In the comments to yesterday’s post about food regulations, my friend David distinguished rules that limit consumers’ choices (bad) from rules that give consumers more information (good). I agree that the former are worse than the latter, but I’m still skeptical of both. That’s because information isn’t free. Labeling and sorting cost money. Some information is obviously good, but how much? The answer isn’t always “more.”
The solution is to treat information like any other good, subject to the workings of supply and demand. Experience shows that when consumers demand specific information, producers are glad to provide it. “Atkins friendly” and “trans fat free” foods are two recent examples of labels responding to diet concerns. The extremely specific details of origins and processes that go onto many artisanal goods tap into the desire for information at a higher level. Granted, markets don’t always deliver perfect results, but they usually do better than government regulators. Generally the best way to arrive at the optimal communication between producer and consumer is to let the market sort it out.

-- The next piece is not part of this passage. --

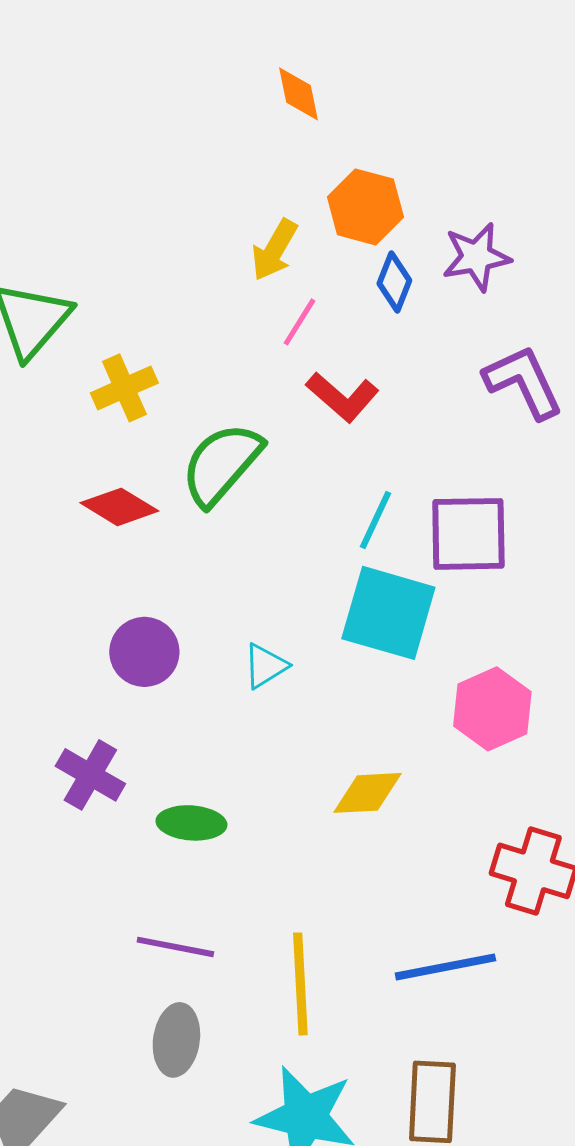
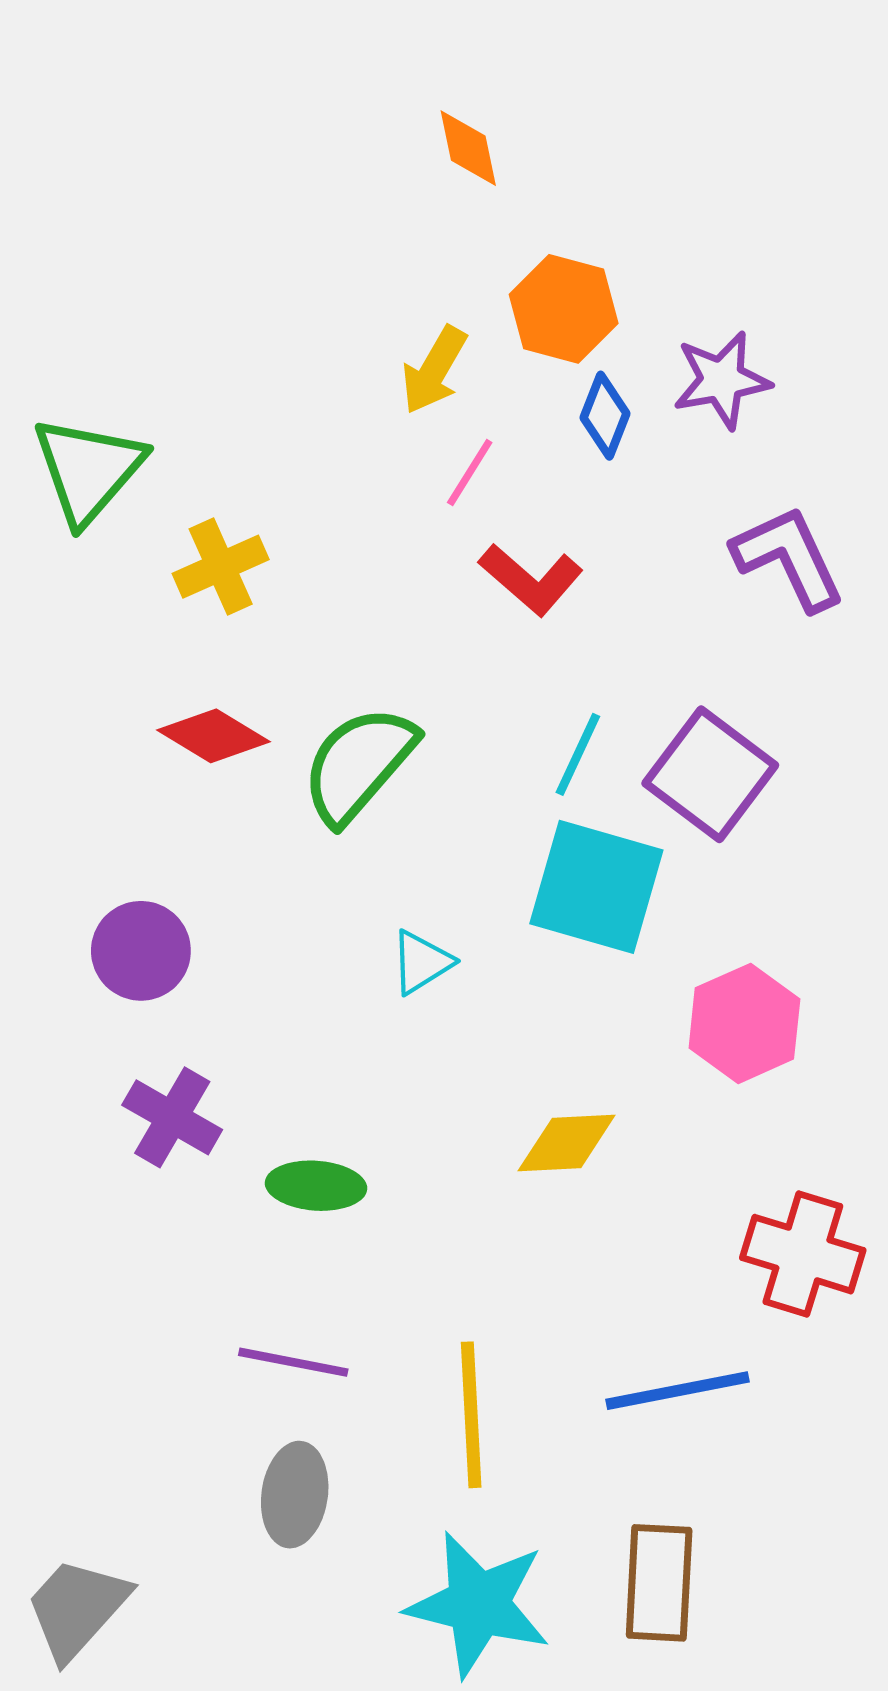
green semicircle: (221, 464) -> (359, 764), moved
purple square: (468, 534) -> (710, 774), turned 38
purple circle: (144, 652) -> (141, 951), moved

In yesterday’s post we were talking about origin labels for meat and other products, but a proposal to require detailed nutritional information on alcoholic drinks demonstrates the problem even more clearly:
The Treasury Department is considering a new rule that would require companies to put alcoholic content, serving sizes and nutritional information on all alcoholic drink packaging.
According to the proposed rule being published Tuesday for public comment, labels on all alcoholic beverages – from beer cans to wine bottles – would include a statement of the drink’s percentage of alcohol by volume.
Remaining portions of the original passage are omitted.